I was, and still am, very fortunate to be working with a company that believes that the author is the sole owner of their work. For this reason though, Page Publishing only provides a copy edit–streamlining the minuscule grammatical edits to ensure consistency–so that they do not intrude upon the author’s work. Essentially, I can’t blame my publisher for not catching the changes. It’s my job as the author to understand the direction and purpose of my own writing.
Despite my poor editing abilities at 16, I still knew exactly how I wanted my novel to look and I was ready to start promoting right away. I learned very quickly how to communicate exactly what I wanted for my cover design and started promoting my novel very quickly.
In the last four years, things have been going well. I’ve sold books, made a reputation on social media, participated in several book signings, have become a part of various supportive writing communities, and I’m expanding and learning more about writing everyday.
With all of this growth and the continued support, I’ve definitely approached my sequel differently.
Don’t worry, I won’t give away spoilers!
Through my work as a consultant and my growing openness to corrections and feedback as good news, I have come to thoroughly enjoy editing.
For the last 6 months, I have been working on editing and perfecting my manuscript to become a true reflection of my writing. As any of my writer friends know, editing is a tiresome and belaboring process, one that many of us dread. But with this time, I found that I was incredibly enthusiastic to begin working on the editing portion of my manuscript. Why? Because I wanted more than anything to ask myself the same complex questions that I ask other writers and I wanted to challenge myself to become better.
For me, editing wasn’t just making changes. Personally, I have found that editing is a reflection on my own writing: it’s pushing myself to be the best writer possible, and developing my voice in the public discourse.

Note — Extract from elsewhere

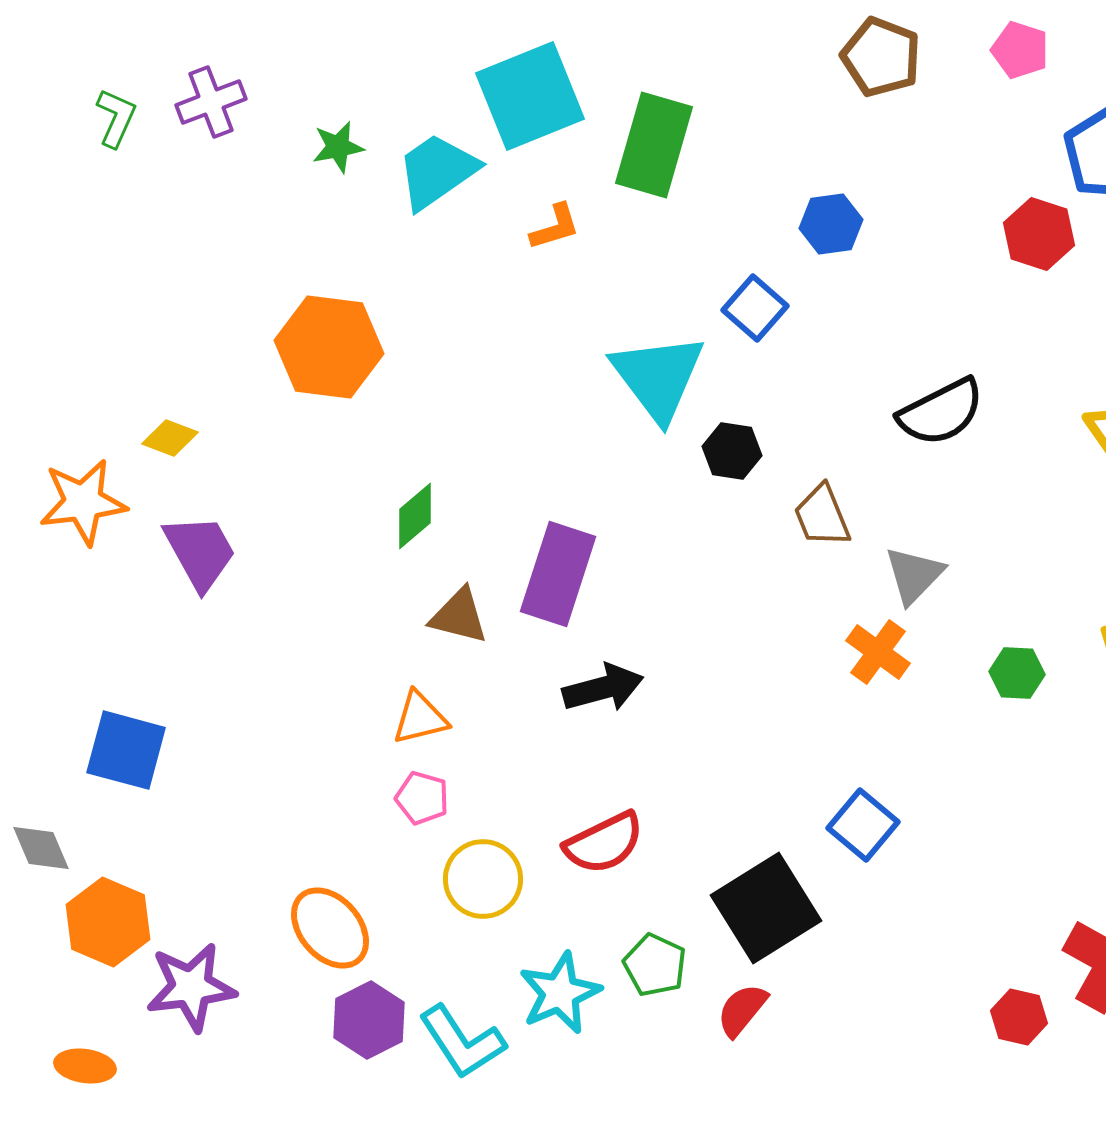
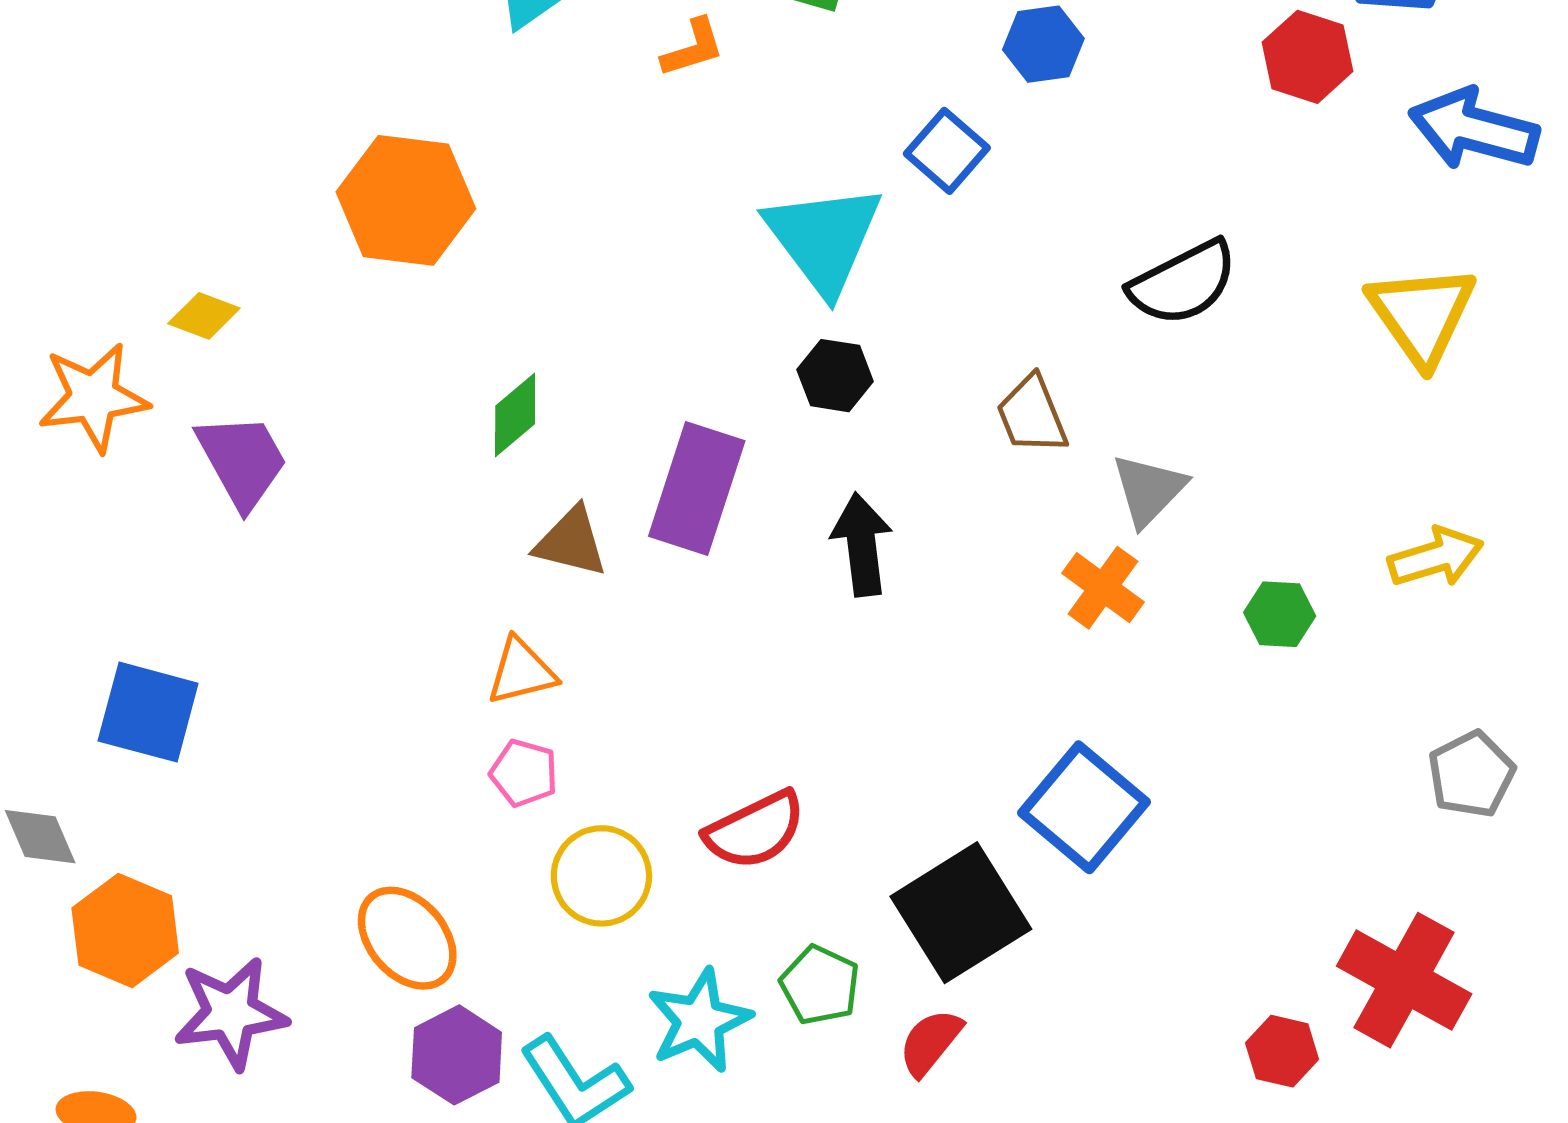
black hexagon: (732, 451) -> (835, 376), moved
black arrow: (603, 688) -> (862, 544), moved, turned -82
blue square: (863, 825) -> (1084, 807), size x1.4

So the story is essentially written better. So what?
Well there’s more…
This sequel is one of those tricky ones. At Center Line provided the surface setting for Threa and focused more on themes than characters. In many ways, I find this aspect of my writing very intriguing–but this was not what I wanted for my sequel.
Beyond Center Line is a prequel and a sequel. It’s a complete expansion of the world of Threa through evolving characters and dynamic plotlines. Additionally, at request of my morals and many of my readers, Beyond Center Line completes the multi-faceted two-part Center Line series.
Overall, Beyond Center Line establishes the absolute bounds of the world of Threa while maintaining a thorough and complex narrative. With strong themes of identity, patience, and endurance, I believe that Beyond Center Line is a true reflection of my writing and the reality of Threa and it’s surrounding entities.
Hopefully, my future readers will find their own meaning in the two-part Center Line series and come to identify and understand the story as a whole.